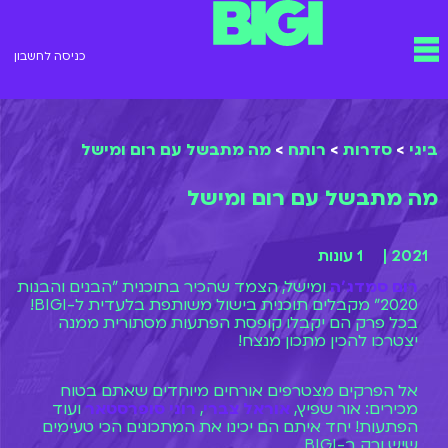
ילוג
תפריט
תוכן
כניסה לחשבון
ביגי
>
סדרות
>
רותח
>
מה מתבשל עם רום ומישל
מה מתבשל עם רום ומישל
2021 |
1 עונות
רום סמדג'ה
ומישל, הצמד שהכיר בתוכנית "הבנים והבנות
2020" מקבלים תוכנית בישול משותפת בלעדית ל-BIGI!
בכל פרק הם יקבלו קופסת הפתעות מסתורית ממנה
יצטרכו להכין מתכון מנצח!
אל הפרקים מצטרפים אורחים מיוחדים שאתם בטוח
מכירים: אור שפיץ,
אוראל צברי
,
רוני סופרסטאר
ועוד
הפתעות! יחד איתם הם יכינו את המתכונים הכי טעימים
שיש ורק ב-BIGI.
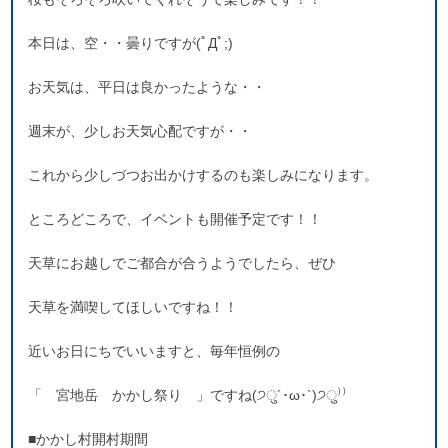
本日は、空・・曇りですが(ﾟДﾟ;)
お天気は、平日は良かったような・・
週末が、少しお天気心配ですが・・
これから少しづつお出かけするのも楽しみになります。
ところどころで、イベントも開催予定です！！
天草にお越しでご都合が合うようでしたら、ぜひ
天草を満喫してほしいですね！！
近いお日にちでいいますと、毎年恒例の
「 宮地岳 かかし祭り 」ですね(੭ु´･ω･`)੭ु⁾⁾
■かかし村開村期間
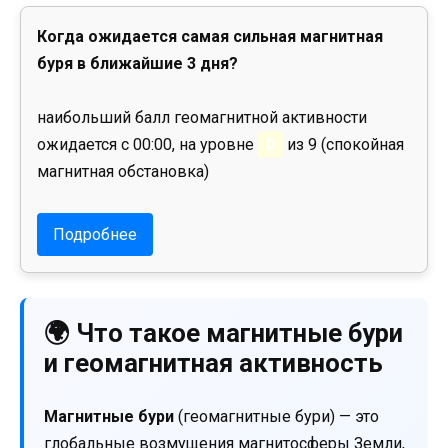
Когда ожидается самая сильная магнитная
буря в ближайшие 3 дня?
наибольший балл геомагнитной активности
ожидается с 00:00, на уровне
0
из 9 (спокойная
магнитная обстановка)
Подробнее
🌍 Что такое магнитные бури
и геомагнитная активность
Магнитные бури
(геомагнитные бури) — это
глобальные возмущения магнитосферы Земли,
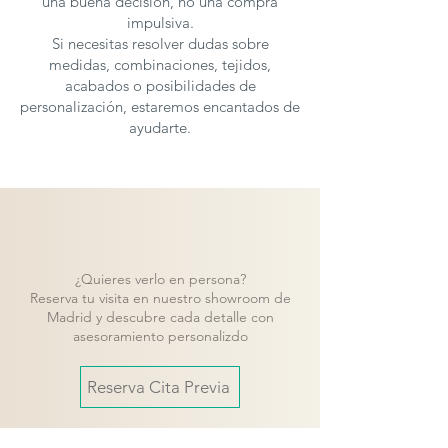
una buena decisión, no una compra
impulsiva.
Si necesitas resolver dudas sobre
medidas, combinaciones, tejidos,
acabados o posibilidades de
personalización, estaremos encantados de
ayudarte.
¿Quieres verlo en persona?
Reserva tu visita en nuestro showroom de
Madrid y descubre cada detalle con
asesoramiento personalizdo
Reserva Cita Previa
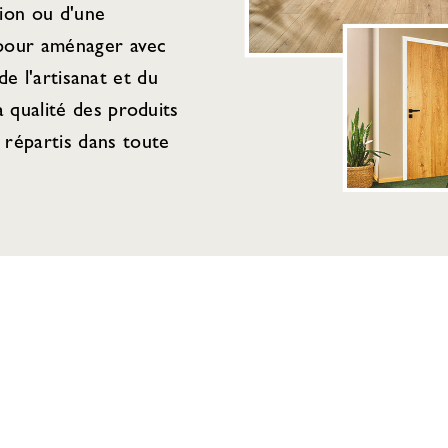
tion ou d'une
 pour aménager avec
de l'artisanat et du
 qualité des produits
répartis dans toute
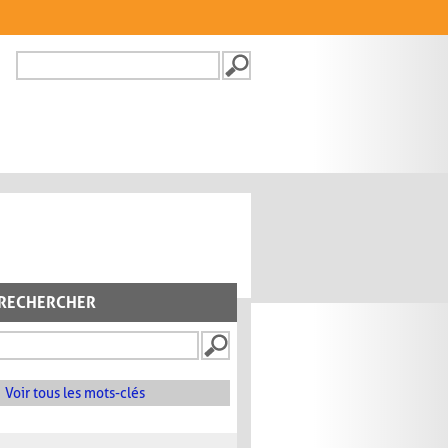
Recherche
FORMULAIRE DE
RECHERCHE
RECHERCHER
Voir tous les mots-clés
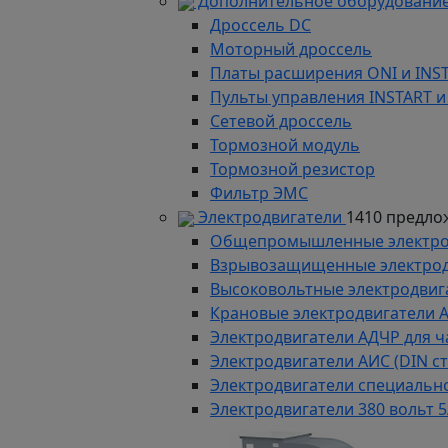
Дополнительное оборудование
Дроссель DC
Моторный дроссель
Платы расширения ONI и INS
Пульты управления INSTART и
Сетевой дроссель
Тормозной модуль
Тормозной резистор
Фильтр ЭМС
Электродвигатели
1410 предло
Общепромышленные электродв
Взрывозащищенные электродви
Высоковольтные электродвига
Крановые электродвигатели 
Электродвигатели АДЧР для ч
Электродвигатели АИС (DIN с
Электродвигатели специально
Электродвигатели 380 вольт 5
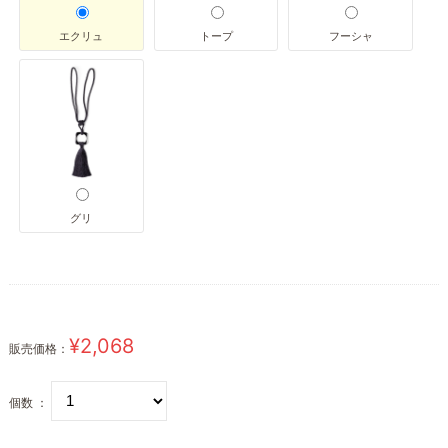
エクリュ
トープ
フーシャ
グリ
¥2,068
販売価格：
個数 ：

■ ■ ■ ■ ■ ■ ■

#### [What is required]
In copying the listing, reproduce each line exactly and omit the pictures.

#### [Your solution]
ילוג
תפריט
תוכן
כניסה לחשבון
ביגי
>
סדרות
>
רותח
>
מה מתבשל עם רום ומישל
מה מתבשל עם רום ומישל
2021 |
1 עונות
רום סמדג'ה
ומישל, הצמד שהכיר בתוכנית "הבנים והבנות
2020" מקבלים תוכנית בישול משותפת בלעדית ל-BIGI!
בכל פרק הם יקבלו קופסת הפתעות מסתורית ממנה
יצטרכו להכין מתכון מנצח!
אל הפרקים מצטרפים אורחים מיוחדים שאתם בטוח
מכירים: אור שפיץ,
אוראל צברי
,
רוני סופרסטאר
ועוד
הפתעות! יחד איתם הם יכינו את המתכונים הכי טעימים
שיש ורק ב-BIGI.
本日は、空・・曇りですが(ﾟДﾟ;)
お天気は、平日は良かったような・・
週末が、少しお天気心配ですが・・
これから少しづつお出かけするのも楽しみになります。
ところどころで、イベントも開催予定です！！
天草にお越しでご都合が合うようでしたら、ぜひ
天草を満喫してほしいですね！！
近いお日にちでいいますと、毎年恒例の
「 宮地岳 かかし祭り 」ですね(੭ु´･ω･`)੭ु⁾⁾
■かかし村開村期間
Когда ожидается самая сильная магнитная
буря в ближайшие 3 дня?
наибольший балл геомагнитной активности
ожидается с 00:00, на уровне
0
из 9 (спокойная
магнитная обстановка)
Подробнее
🌍 Что такое магнитные бури
и геомагнитная активность
Магнитные бури
(геомагнитные бури) — это
глобальные возмущения магнитосферы Земли,
una buena decisión, no una compra
impulsiva.
Si necesitas resolver dudas sobre
medidas, combinaciones, tejidos,
acabados o posibilidades de
personalización, estaremos encantados de
ayudarte.
¿Quieres verlo en persona?
Reserva tu visita en nuestro showroom de
Madrid y descubre cada detalle con
asesoramiento personalizdo
Reserva Cita Previa
tion ou d'une
 pour aménager avec
de l'artisanat et du
 qualité des produits
répartis dans toute
Recherche
FORMULAIRE DE
RECHERCHE
RECHERCHER
Voir tous les mots-clés
Дополнительное оборудование
Дроссель DC
Моторный дроссель
Платы расширения ONI и INS
Пульты управления INSTART и
Сетевой дроссель
Тормозной модуль
Тормозной резистор
Фильтр ЭМС
Электродвигатели
1410 предло
Общепромышленные электродв
Взрывозащищенные электродви
Высоковольтные электродвига
Крановые электродвигатели 
Электродвигатели АДЧР для ч
Электродвигатели АИС (DIN с
Электродвигатели специально
Электродвигатели 380 вольт 5
エクリュ
トープ
フーシャ
グリ
¥2,068
販売価格：
個数 ：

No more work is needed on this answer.